The fantastic contribution that retail makes to society is not always recognised.
That is why a new Retail Week Awards category was created this year to shine the spotlight on people in the industry who have ‘personally championed a cause or led a campaign that demonstrates retail’s good corporate citizenship’.
We highlight all the shortlisted contenders here, but the award went to Ann Summers chief executive Jacqueline Gold.
She has been a tireless advocate of the importance of diversity in business and in particular has championed equal opportunity for women.
Her sustained campaigning on the issue, reaching far beyond her own business through initiatives such as her Women On Wednesday, or #WOW, initiative on social media to support women in business, won the judges’ backing.
Gold says her commitment to the issue arose naturally from the start of her career at Ann Summers when she was interested in “empowering women in the bedroom” at a time when ideas about gender roles and equality were very different. “The younger generation today would have no idea of the crusade that I have been on over the last 30 to 40 years,” she says.
But her interest soon extended far beyond the bedroom and into the wider world of business.
She says: “The last 10 or 15 years have been about empowering women in business, in the boardroom, the workplace.”
That was influenced by her own experience as a business leader. She says: “I encountered a sort of boys’ club culture, which thankfully is not something we are seeing as much in this generation.
“Early on there were difficulties in networking and going to institutions and what we would consider normal events.
“It was always heavily male orientated, and it was intimidating for women and I could see how that could be such a barrier for women in business and ambitious women.”
“The last 10 or 15 years have been about empowering women in business, in the boardroom, in the workplace”
Jacqueline Gold
She recalls: “As I was employing women into my own business, I would hear horror stories about difficulties they’d faced in breaking the glass ceiling in other businesses.
“I found this astounding because I’d just started to grow this amazing army of women, whether that be in my party plan business and slowly on to my board of very talented women. For me, it was about removing the barriers that stood in their way to success.”
Gold, who is an ambassador for Retail Week’s Be Inspired campaign designed to provide role models for women in the industry, thinks retail is “better than most industries” when it comes to diversity and equality but maintains: “It’s not job done, there’s still much more to do.”

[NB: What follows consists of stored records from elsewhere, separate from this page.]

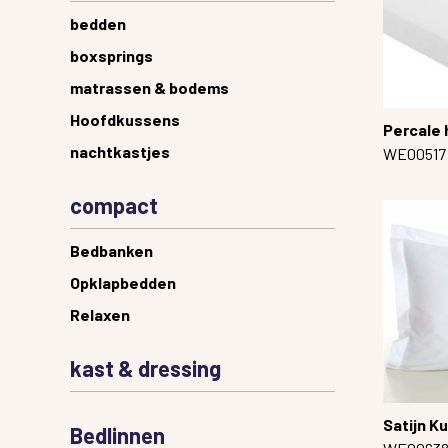
bedden
boxsprings
matrassen & bodems
Hoofdkussens
Percale
nachtkastjes
WE00517
compact
Bedbanken
Opklapbedden
Relaxen
kast & dressing
Satijn K
Bedlinnen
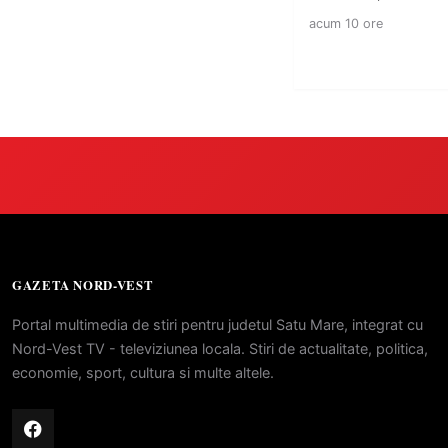
acum 10 ore
GAZETA NORD-VEST
Portal multimedia de stiri pentru judetul Satu Mare, integrat cu
Nord-Vest TV - televiziunea locala. Stiri de actualitate, politica,
economie, sport, cultura si multe altele.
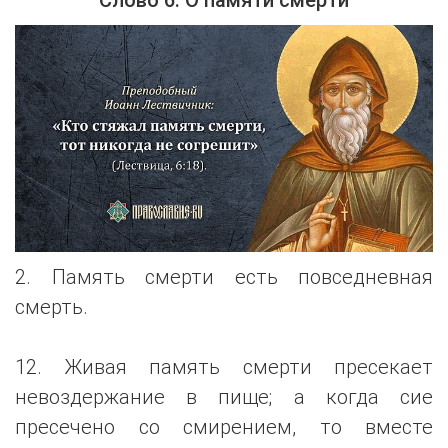
2. Память смерти есть повседневная
смерть.
12. Живая память смерти пресекает
невоздержание в пище; а когда сие
пресечено со смирением, то вместе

She intends to carry on her work and says: “I want women to have the same job opportunities as men, the same promotion opportunities, the same pay, the same bonus, the same funding opportunities, without quotas, without [gender pay gap] reporting, without positive discrimination and without all the things we continually have to keep doing to make this happen.”

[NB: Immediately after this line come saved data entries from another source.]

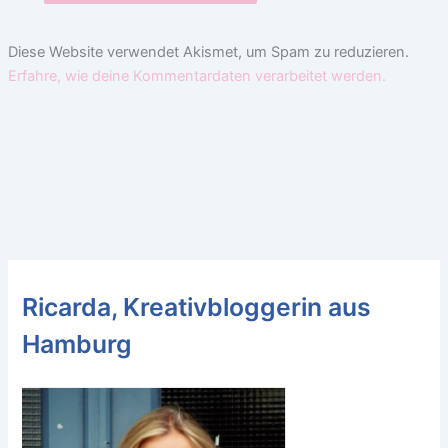
Diese Website verwendet Akismet, um Spam zu reduzieren.
Erfahre, wie deine Kommentardaten verarbeitet werden.
Ricarda, Kreativbloggerin aus
Hamburg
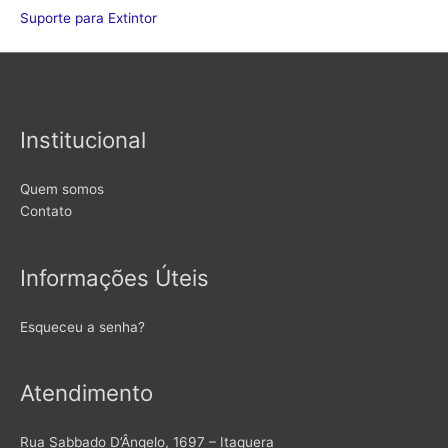
Suporte para Extintor
Institucional
Quem somos
Contato
Informações Úteis
Esqueceu a senha?
Atendimento
Rua Sabbado D’Ângelo, 1697 – Itaquera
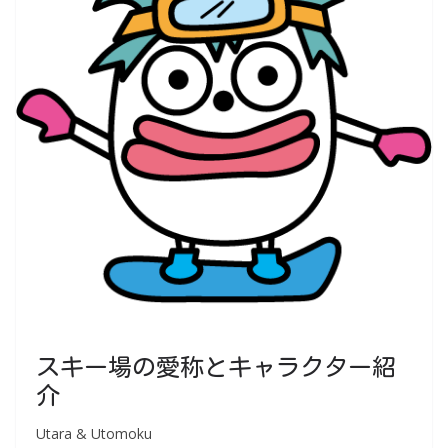
スキー場の愛称とキャラクター紹
介
Utara & Utomoku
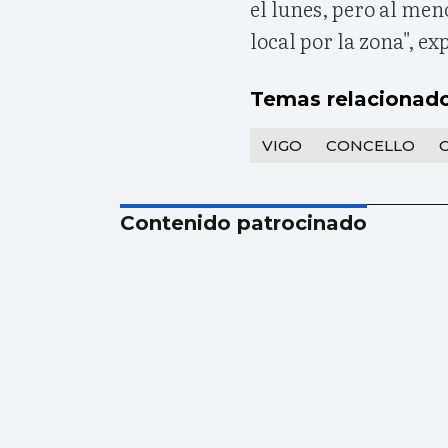
el lunes, pero al me
local por la zona", ex
Temas relacionad
VIGO
CONCELLO
Contenido patrocinado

She is confident that retail can continue to make strides, and concludes: “It’s really important that retailers, leaders in particular, shout about their success. Those that are doing it well need to be vocal about the benefits of diversity. That will help inspire change in the future. As retailers we can be the pioneer of change. How amazing would that be?”

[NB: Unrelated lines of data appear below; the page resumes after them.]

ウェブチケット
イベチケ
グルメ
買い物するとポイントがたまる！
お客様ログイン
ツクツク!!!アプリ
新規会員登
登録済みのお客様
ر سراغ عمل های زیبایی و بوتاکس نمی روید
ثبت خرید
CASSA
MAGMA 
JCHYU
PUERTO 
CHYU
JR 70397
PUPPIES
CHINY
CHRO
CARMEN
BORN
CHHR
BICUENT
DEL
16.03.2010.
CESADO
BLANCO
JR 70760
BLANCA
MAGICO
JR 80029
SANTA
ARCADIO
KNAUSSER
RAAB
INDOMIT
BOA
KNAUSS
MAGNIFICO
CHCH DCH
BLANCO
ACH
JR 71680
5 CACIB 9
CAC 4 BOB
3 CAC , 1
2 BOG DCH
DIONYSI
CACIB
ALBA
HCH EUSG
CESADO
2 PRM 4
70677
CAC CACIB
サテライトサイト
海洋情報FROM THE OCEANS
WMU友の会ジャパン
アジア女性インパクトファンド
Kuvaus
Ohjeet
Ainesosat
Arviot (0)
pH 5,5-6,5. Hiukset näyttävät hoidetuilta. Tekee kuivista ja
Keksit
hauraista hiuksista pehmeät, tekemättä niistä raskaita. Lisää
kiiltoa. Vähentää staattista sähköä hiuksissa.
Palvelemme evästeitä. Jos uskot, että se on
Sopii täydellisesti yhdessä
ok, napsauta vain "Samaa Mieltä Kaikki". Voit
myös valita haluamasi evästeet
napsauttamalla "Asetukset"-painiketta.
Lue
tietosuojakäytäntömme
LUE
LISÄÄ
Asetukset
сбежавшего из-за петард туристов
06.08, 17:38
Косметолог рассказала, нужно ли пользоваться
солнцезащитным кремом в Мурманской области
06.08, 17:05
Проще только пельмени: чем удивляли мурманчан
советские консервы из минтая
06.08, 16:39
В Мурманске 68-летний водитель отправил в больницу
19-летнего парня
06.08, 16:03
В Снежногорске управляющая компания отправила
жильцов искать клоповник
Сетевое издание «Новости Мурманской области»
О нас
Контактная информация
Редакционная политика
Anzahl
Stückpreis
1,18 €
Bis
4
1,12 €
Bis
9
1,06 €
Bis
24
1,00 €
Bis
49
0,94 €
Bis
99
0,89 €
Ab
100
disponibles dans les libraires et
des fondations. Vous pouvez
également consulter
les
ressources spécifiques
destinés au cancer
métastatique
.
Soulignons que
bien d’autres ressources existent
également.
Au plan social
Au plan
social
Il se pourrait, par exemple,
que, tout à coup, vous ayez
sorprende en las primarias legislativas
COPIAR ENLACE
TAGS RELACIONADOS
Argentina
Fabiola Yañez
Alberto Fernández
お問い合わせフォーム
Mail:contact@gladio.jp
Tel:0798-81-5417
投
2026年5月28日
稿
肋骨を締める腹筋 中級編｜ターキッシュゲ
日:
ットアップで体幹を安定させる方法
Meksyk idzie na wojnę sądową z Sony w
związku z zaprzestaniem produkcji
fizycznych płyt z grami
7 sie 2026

Mark of excellence: Alannah Weston
Selfridges Group deputy chairman Alannah Weston was awarded a Mark of Excellence for her leadership around sustainability in oceans and more widely.
Weston was inspired to kick off Project Ocean in 2011 after a conversation with a scientist friend about endangered fish. She felt that Selfridges could take a leading role in inspiring change and helping customers to “vote with their fork”.
The campaign started with a shift to ensure that only non-endangered fish were sold and served in Selfridges and has expanded from there.
Weston also spearheaded Selfridges’ ‘Buying Better Inspiring Change’ campaign, with a commitment that 50% of its products are better for people and the planet by 2022.
Within this, its Bright New Things initiative champions designers who place sustainable innovation at the heart of what they do.
Each season the department store will introduce at least four new fashion labels to its collection.
Weston continues to drive sustainability and keep it at the heart of the department store business. Each year new initiatives are launched and it continues to shout loudly with the hope of encouraging customers and other retailers to think sustainably.